• AIM OF THE EXERCISE
Copy out only those lines running from the line with "10:00 AM - 12:00 PM" to the end of the listing, keeping each one exactly as it is.
########################################
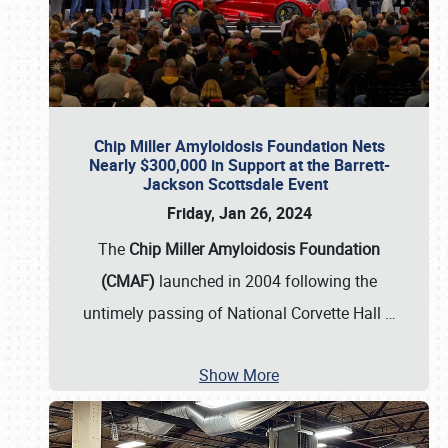
Chip Miller Amyloidosis Foundation Nets
Nearly $300,000 in Support at the Barrett-
Jackson Scottsdale Event
Friday, Jan 26, 2024
The
Chip Miller Amyloidosis Foundation
(CMAF)
launched in 2004 following the
untimely passing of National Corvette Hall
…
Show More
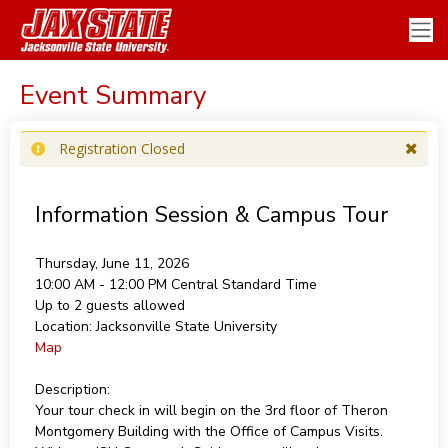
Event Summary
Registration Closed
Information Session & Campus Tour
Thursday, June 11, 2026
10:00 AM - 12:00 PM
Central Standard Time
Up to 2 guests allowed
Location:
Jacksonville State University
Map
Description:
Your tour check in will begin on the 3rd floor of Theron
Montgomery Building with the Office of Campus Visits.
########################################
• TASK RESPONSE
10:00 AM - 12:00 PM
Central Standard Time
Up to 2 guests allowed
Location:
Jacksonville State University
Map
Description:
Your tour check in will begin on the 3rd floor of Theron
Montgomery Building with the Office of Campus Visits.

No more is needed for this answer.